▸ **Directions for this task**
Write out exactly the lines below that run from the one containing "Connecting the LDB with the NDB enables the" through the one containing "management data in four dimensions, spanning", both included, with no other lines.

Entries taken from a collection
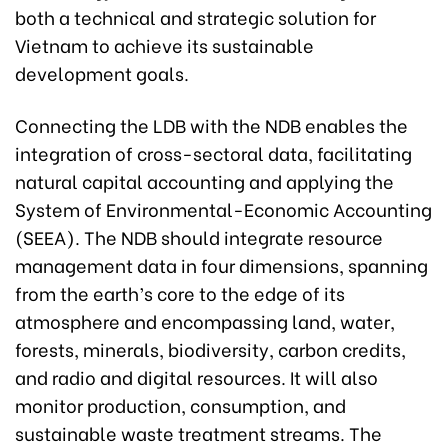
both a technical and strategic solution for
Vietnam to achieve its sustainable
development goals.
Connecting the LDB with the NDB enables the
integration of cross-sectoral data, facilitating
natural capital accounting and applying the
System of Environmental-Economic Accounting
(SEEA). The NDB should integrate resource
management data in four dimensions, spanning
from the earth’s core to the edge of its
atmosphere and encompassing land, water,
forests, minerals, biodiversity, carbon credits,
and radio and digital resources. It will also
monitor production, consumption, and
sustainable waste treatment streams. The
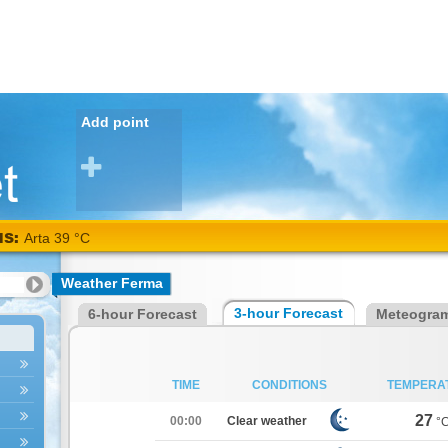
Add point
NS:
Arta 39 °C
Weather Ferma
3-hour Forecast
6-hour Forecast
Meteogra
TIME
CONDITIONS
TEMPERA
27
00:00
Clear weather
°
...
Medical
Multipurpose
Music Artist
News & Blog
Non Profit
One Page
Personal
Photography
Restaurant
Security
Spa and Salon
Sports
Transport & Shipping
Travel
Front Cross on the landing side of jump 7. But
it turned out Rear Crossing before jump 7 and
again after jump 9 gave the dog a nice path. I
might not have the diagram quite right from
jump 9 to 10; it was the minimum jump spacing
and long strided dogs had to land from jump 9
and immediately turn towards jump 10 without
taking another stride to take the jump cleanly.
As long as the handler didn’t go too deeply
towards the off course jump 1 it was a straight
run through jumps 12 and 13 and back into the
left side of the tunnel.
...
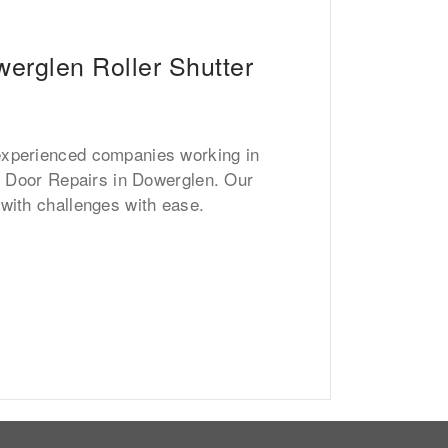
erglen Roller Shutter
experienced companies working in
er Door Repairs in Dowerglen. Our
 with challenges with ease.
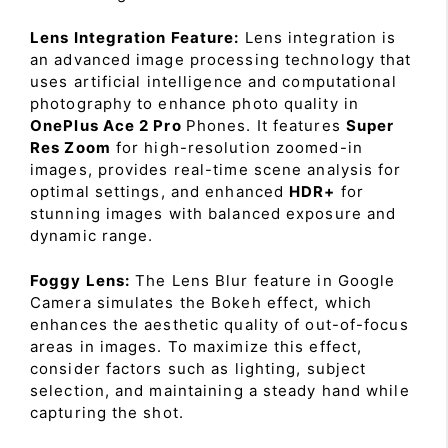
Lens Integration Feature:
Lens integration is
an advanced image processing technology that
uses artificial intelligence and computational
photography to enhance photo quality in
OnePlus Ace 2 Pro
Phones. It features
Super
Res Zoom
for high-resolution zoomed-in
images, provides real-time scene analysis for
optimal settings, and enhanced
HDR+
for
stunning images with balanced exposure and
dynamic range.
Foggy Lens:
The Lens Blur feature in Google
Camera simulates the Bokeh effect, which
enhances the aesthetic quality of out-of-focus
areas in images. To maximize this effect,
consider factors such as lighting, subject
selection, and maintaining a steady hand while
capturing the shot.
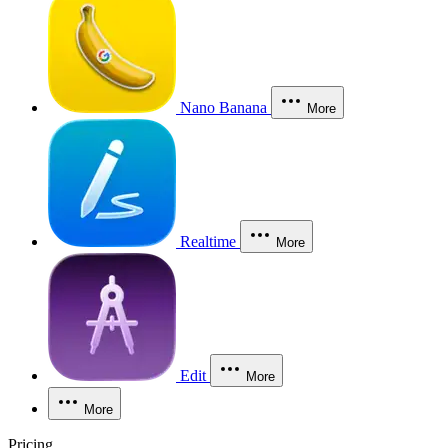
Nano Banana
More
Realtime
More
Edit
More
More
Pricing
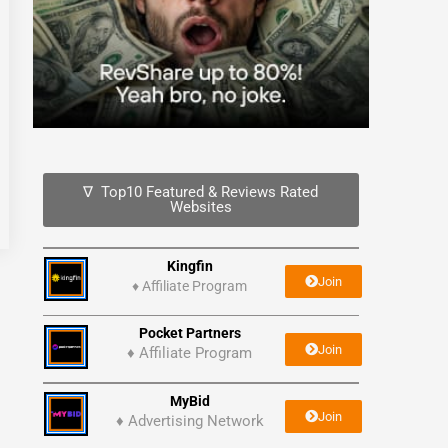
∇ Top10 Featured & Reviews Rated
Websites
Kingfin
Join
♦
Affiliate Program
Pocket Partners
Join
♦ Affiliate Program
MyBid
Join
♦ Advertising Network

▸ **Your solution**
Connecting the LDB with the NDB enables the
integration of cross-sectoral data, facilitating
natural capital accounting and applying the
System of Environmental-Economic Accounting
(SEEA). The NDB should integrate resource
management data in four dimensions, spanning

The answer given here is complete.